Oct 31, 2012
When I'm awake
We left Mia at a gas station. We didn't realize it until we got to the next town on our way somewhere going south. When I realized the mistake I immediately stopped at a bank to get the phone number for the police department of the town we had left her in. When I got on the phone they confirmed that they had her. We immediately turned around and headed back to get Mia. I was panicked. Once we got there we were greeted by somebody and then Mia came running to me. I was so relieved. She was in my arms. I could not believe that something like this could have ever happened to me. How in the world could I have left her at a gas station? That is impossible. Once she was in my arms I thought we were good to go. Maybe I would have to sign a paper or two, but we would be on our way. Not the case. A group of people came out of what looks like a conference room to inform me that I was able to be with Mia as long as I wanted to stay at the facility. I couldn't believe my ears. I had to stay there? We were leaving, on our way somewhere fun. I annoyingly asked how long we must stay and be supervised. They informed me that it might be a couple days to weeks. WHAT? Can they do this? They tried to explain that because she was left somewhere she can't be released unless they know I am a suitable parent.

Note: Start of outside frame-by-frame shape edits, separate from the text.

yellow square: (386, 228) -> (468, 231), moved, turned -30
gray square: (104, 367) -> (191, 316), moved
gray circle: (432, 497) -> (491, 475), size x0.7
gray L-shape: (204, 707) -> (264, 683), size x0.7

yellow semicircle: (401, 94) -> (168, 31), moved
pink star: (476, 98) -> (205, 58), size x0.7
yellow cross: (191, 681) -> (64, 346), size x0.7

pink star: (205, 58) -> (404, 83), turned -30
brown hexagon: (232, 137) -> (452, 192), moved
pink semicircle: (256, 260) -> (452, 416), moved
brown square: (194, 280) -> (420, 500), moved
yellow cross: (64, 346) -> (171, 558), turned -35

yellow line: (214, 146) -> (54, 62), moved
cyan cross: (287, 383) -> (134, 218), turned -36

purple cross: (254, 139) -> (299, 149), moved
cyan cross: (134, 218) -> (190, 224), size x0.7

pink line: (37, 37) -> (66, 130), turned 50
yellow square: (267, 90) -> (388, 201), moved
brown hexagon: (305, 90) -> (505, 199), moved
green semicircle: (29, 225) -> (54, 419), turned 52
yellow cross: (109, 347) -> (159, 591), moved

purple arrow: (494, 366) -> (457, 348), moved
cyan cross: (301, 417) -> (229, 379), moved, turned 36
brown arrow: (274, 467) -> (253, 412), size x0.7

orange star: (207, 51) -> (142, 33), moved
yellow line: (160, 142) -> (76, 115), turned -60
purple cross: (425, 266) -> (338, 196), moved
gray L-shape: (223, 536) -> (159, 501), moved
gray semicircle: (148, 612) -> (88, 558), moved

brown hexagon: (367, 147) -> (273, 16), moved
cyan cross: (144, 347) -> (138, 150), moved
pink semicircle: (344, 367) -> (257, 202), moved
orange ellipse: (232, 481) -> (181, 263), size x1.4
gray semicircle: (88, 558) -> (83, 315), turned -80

I felt sick. I had no idea how I left her at a gas station, but I knew I loved her and have spent most of each day ensuring her well-being The letters started flowing in about how much I love Mia and am the best mother for her. The front desk lady could not believe the amount of petitions written to let Mia come home with me. Everyone but some head honcho guy knew I would take good care of her. I just held onto her and kept kissing her hair in disbelief that someone somewhere didn't want us to be together. Why would he want that? Why?
Then I woke up.
This is how my dreams go lately. I wake up feeling exhausted, frustrated, and broken hearted just to realize that the nightmare I was having was actually way better than what my reality on this side of consciousness entails. At least in my awful dreams Mia was still with me, still an option. Why must I be tormented all day long just to fall asleep and be tormented all over. There is only so much heartache I can handle in an extended period of time. I felt so much happy in my dream when I found her. I can remember the feeling of being reunited. It was so wonderful. It wasn't real.
I feel like I am having a standoff with my life. I refuse to live it. I'm not going to give in. There is no point and I refuse to acknowledge the point of life with out Mia. I wont do it.
Today is Halloween. The first holiday without my girl. She loved Halloween. Loved it. Last year she was strawberry shortcake and wore her costume for days and days after Halloween. This year she was supposed to be Minnie Mouse. Her little face lights up when she is anticipating anything. I can see her expression clear as day... her eye browns nearly disappear into her hair line with excitement and she swings her body side to side sometimes jumping up and down. Then the happy screaming. Mia's happy scream... I need it.
I just can't stand the thought of going trick or treating with out her. She made everything fun. Watching Mia was the highlight of every holiday. It makes me ill that she is not here. It makes me ill that I have to suffer through all of the holidays and pretend to be present for the sake of my other kids. I am so disconnected from my previous life. There is no way to go back.
Is mortality supposed to hurt this much? Is this the plan? Anguish every single minute of every stupid day? What is the point? Why live? Why love? Why? Is this where it leads? Despair and torture? Thanks, but no thanks!
I am so angry- more than that... I am enraged. My daughter is gone. Everything I have felt my entirely life, all of the love I have always felt from my Father in Heaven feels like it was all taken away. I feel no love. I am so angry at him for doing this. From how I feel I don't think he is the biggest fan of me either. Why am I being punished so horrendously? What did I do? Was I that awful? This lesson? This one? really? What did I do? What did I do?
I am here to be a mom!! Why can't I just keep my kids? Why!?! It is so mean. SO mean. Ahhhhhhhhhhhhhhhh.
Can we fast forward to the end? I'm over it. Completely over it. I just have to be sad for the rest of my life? forget Joy and Happiness? It's just too mean. too mean.
All I want is to take my peanut trick or treating, and to snuggle with her, and walk her to preschool, and listen to her silly jokes, and convince her to take bites. The only thing I can do is sit here in my bed. sob. sometimes write down my feelings. then sob some more.
I just wish I could sleep through it all... When I'm awake I can't breathe. When I'm awake I ache for her to be in my arms. When I'm awake the sting of her not being here never lets up. When I'm awake I just want to go back to sleep... at least in my dreams she is there.